We hypothesized that since a smartwatch can be worn all day, this will potentially result in a higher compliance rate compared to a smartphone. A smartwatch, coupled with the embedded sensors including accelerometer, global positioning system (GPS), ultraviolet (UV), and heart rate sensor can provide additional information such as physical activity intensity and duration, location, UV exposure, and heart rate. Previous EMA interventions based on basic watch-type EMA tools for assessing fatigue have been reported to be successful at characterizing the temporal changes of fatigue [19], demonstrating the potential for momentary assessments. We assessed the attitudes of older adults towards smartwatch technology for capturing pain PRO measures in a focus group to guide hardware and software development and our long-term studies. A preliminary version of the PROMPT (Patient Reported Outcome of Mood, Pain, and faTigue) app was developed, along with the server infrastructure, which were provided to the participants during a demo session. The focus group discussions and suggestions were summarized and analyzed to assess the potential of smartwatch technology for PRO assessment and to guide future developments for use in older adults.

Study Population

We recruited 20 older adults aged 65-89 years, and 19 of them participated in the focus group. The inclusion criteria included age ≥65 years and diagnosis of unilateral or bilateral symptomatic knee osteoarthritis. Some of the exclusion criteria included failure or inability to provide informed consent; significant cognitive impairment, defined as a known diagnosis of dementia; and being unable to communicate because of severe hearing loss or speech disorder (see Multimedia Appendix 1 for eligibility criteria). A convenient sample of older adults was identified through posting flyers at University of Florida’s Institute on Aging research and patient clinics and direct mailings to age-eligible participants from approved registries. Each participant received compensation of a US $50 gift card. The focus group protocol was approved by the University of Florida Institutional Review Board.

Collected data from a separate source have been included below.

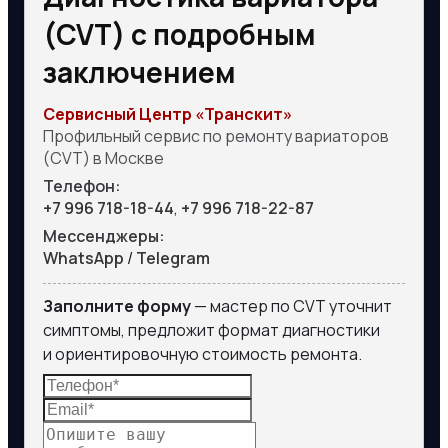
(CVT) с подробным
заключением
Сервисный Центр «Транскит»
Профильный сервис по ремонту вариаторов
(CVT) в Москве
Телефон:
+7 996 718-18-44
,
+7 996 718-22-87
Мессенджеры:
WhatsApp
/
Telegram
Заполните форму
— мастер по CVT уточнит
симптомы, предложит формат диагностики
и ориентировочную стоимость ремонта.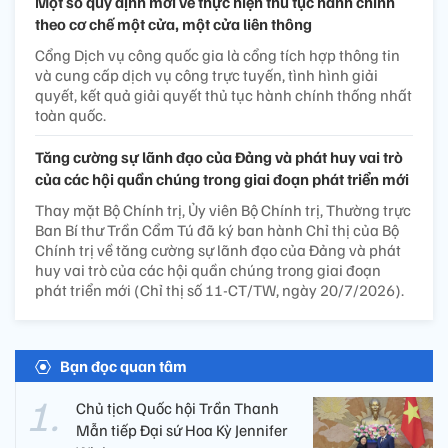
Một số quy định mới về thực hiện thủ tục hành chính
theo cơ chế một cửa, một cửa liên thông
Cổng Dịch vụ công quốc gia là cổng tích hợp thông tin
và cung cấp dịch vụ công trực tuyến, tình hình giải
quyết, kết quả giải quyết thủ tục hành chính thống nhất
toàn quốc.
Tăng cường sự lãnh đạo của Đảng và phát huy vai trò
của các hội quần chúng trong giai đoạn phát triển mới
Thay mặt Bộ Chính trị, Ủy viên Bộ Chính trị, Thường trực
Ban Bí thư Trần Cẩm Tú đã ký ban hành Chỉ thị của Bộ
Chính trị về tăng cường sự lãnh đạo của Đảng và phát
huy vai trò của các hội quần chúng trong giai đoạn
phát triển mới (Chỉ thị số 11-CT/TW, ngày 20/7/2026).
Bạn đọc quan tâm
Chủ tịch Quốc hội Trần Thanh
Mẫn tiếp Đại sứ Hoa Kỳ Jennifer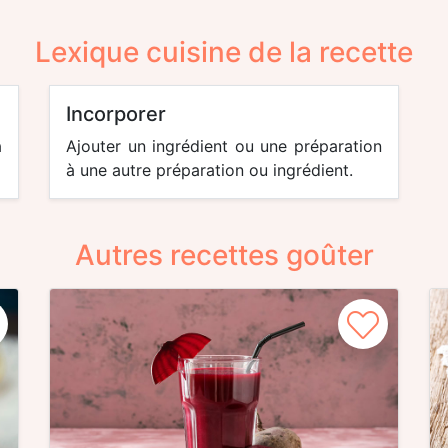
Lexique cuisine de la recette
incorporer
à
Ajouter un ingrédient ou une préparation
à une autre préparation ou ingrédient.
Autres recettes goûter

Smartwatch App and Server Framework

The PROMPT framework is made up of two components: (1) the server software and (2) the smartwatch app. This integrated framework is designed and developed to perform several tasks including remote data collection, storage, retrieval, and analysis. Figure 1 depicts the main component of the system. The PROMPT framework was developed at the University of Florida to enable real-time capturing of patient-generated information, including wearable sensor data, along with self-report PRO assessments as described previously [20].

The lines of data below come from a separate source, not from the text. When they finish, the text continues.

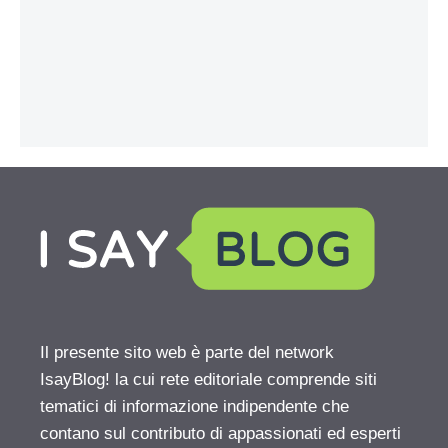
Il presente sito web è parte del network
IsayBlog! la cui rete editoriale comprende siti
tematici di informazione indipendente che
contano sul contributo di appassionati ed esperti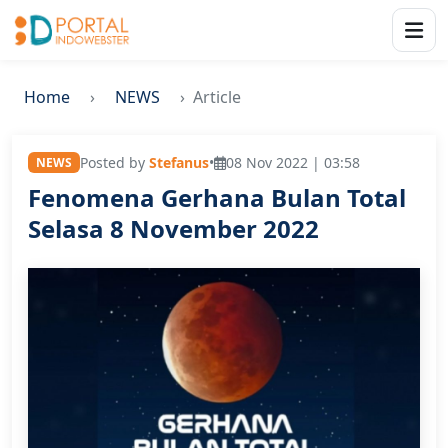
Home
NEWS
Article
Posted by
Stefanus
•
08 Nov 2022 | 03:58
NEWS
Fenomena Gerhana Bulan Total
Selasa 8 November 2022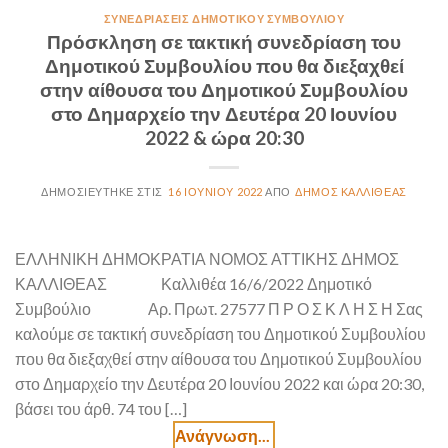
ΣΥΝΕΔΡΙΆΣΕΙΣ ΔΗΜΟΤΙΚΟΎ ΣΥΜΒΟΥΛΊΟΥ
Πρόσκληση σε τακτική συνεδρίαση του
Δημοτικού Συμβουλίου που θα διεξαχθεί
στην αίθουσα του Δημοτικού Συμβουλίου
στο Δημαρχείο την Δευτέρα 20 Ιουνίου
2022 & ώρα 20:30
16 ΙΟΥΝΊΟΥ 2022
ΔΉΜΟΣ ΚΑΛΛΙΘΈΑΣ
ΕΛΛΗΝΙΚΗ ΔΗΜΟΚΡΑΤΙΑ ΝΟΜΟΣ ΑΤΤΙΚΗΣ ΔΗΜΟΣ
ΚΑΛΛΙΘΕΑΣ Καλλιθέα 16/6/2022 Δημοτικό
Συμβούλιο Αρ. Πρωτ. 27577 Π Ρ Ο Σ Κ Λ Η Σ Η Σας
καλούμε σε τακτική συνεδρίαση του Δημοτικού Συμβουλίου
που θα διεξαχθεί στην αίθουσα του Δημοτικού Συμβουλίου
στο Δημαρχείο την Δευτέρα 20 Ιουνίου 2022 και ώρα 20:30,
βάσει του άρθ. 74 του […]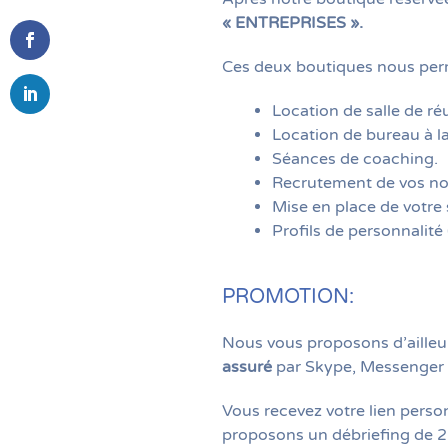
« ENTREPRISES ».
Ces deux boutiques nous perm
Location de salle de ré
Location de bureau à la
Séances de coaching.
Recrutement de vos no
Mise en place de votre
Profils de personnalit
PROMOTION:
Nous vous proposons d’ailleur
assuré
par Skype, Messenger
Vous recevez votre lien pers
proposons un débriefing de 2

The PROMPT app was developed to show assessment notification every 4 hours by asking users to enter their current pain, fatigue, and mood assessments. No messages were shown during the nighttime to avoid any sleep disruptions. Messages were provided only from 8 a.m.-8 p.m. Sleep quality was programmed to be assessed every morning with a message randomly displayed between 8 a.m.-12 p.m. Using the PROMPT interface, the assessment ratings could be easily entered by rotating a bezel and could be saved by pressing a button located on top of the bezel (Figure 2). While we have presented only the pain assessment screen (Figure 2), similar screens have been developed for assessing fatigue, mood, and sleep quality. We used the Numerical Pain Rating Scale (NRS) [21] for pain assessment by showing pain intensity on a scale of 0-10. Other auxiliary PROs including mood, fatigue, and sleep were shown similarly using a numerical scale of 0-10 [22,23]. All these scales except for the sleep quality designated 10 as the worst possible outcome (ie, highest pain level, highest fatigue level, or the most negative mood).

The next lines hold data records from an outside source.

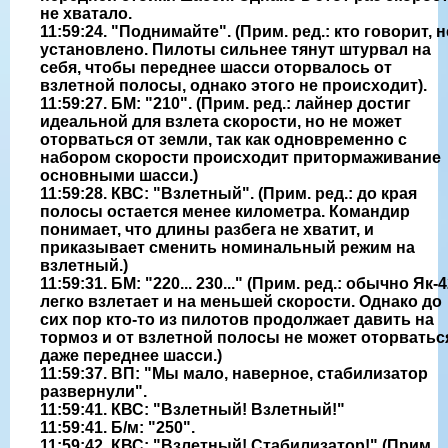
не хватало.
11:59:24. "Поднимайте". (Прим. ред.: кто говорит, н
установлено. Пилоты сильнее тянут штурвал на
себя, чтобы переднее шасси оторвалось от
взлетной полосы, однако этого не происходит).
11:59:27. БМ: "210". (Прим. ред.: лайнер достиг
идеальной для взлета скорости, но не может
оторваться от земли, так как одновременно с
набором скорости происходит притормаживание
основными шасси.)
11:59:28. КВС: "Взлетный". (Прим. ред.: до края
полосы остается менее километра. Командир
понимает, что длины разбега не хватит, и
приказывает сменить номинальный режим на
взлетный.)
11:59:31. БМ: "220... 230..." (Прим. ред.: обычно Як-
легко взлетает и на меньшей скорости. Однако до
сих пор кто-то из пилотов продолжает давить на
тормоз и от взлетной полосы не может оторватьс
даже переднее шасси.)
11:59:37. ВП: "Мы мало, наверное, стабилизатор
развернули".
11:59:41. КВС: "Взлетный! Взлетный!"
11:59:41. Б/м: "250".
11:59:42. КВС: "Взлетный! Стабилизатор!" (Прим.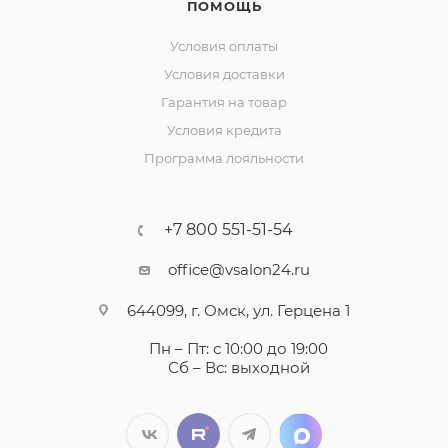
ПОМОЩЬ
Условия оплаты
Условия доставки
Гарантия на товар
Условия кредита
Программа лояльности
+7 800 551-51-54
office@vsalon24.ru
644099, г. Омск, ул. Герцена 1
Пн – Пт: с 10:00 до 19:00
Сб – Вс: выходной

The same bezel rotation and saving mechanism was also used to capture current user activities (Figure 3). Our current list of activities included lying down, standing, walking, sitting, and “other activities” representing other possible activities such as gardening and exercise.

Figure 1. The PROMPT (Patient Reported Outcome of Mood, Pain, and faTigue) framework: the smartwatch app and the server application.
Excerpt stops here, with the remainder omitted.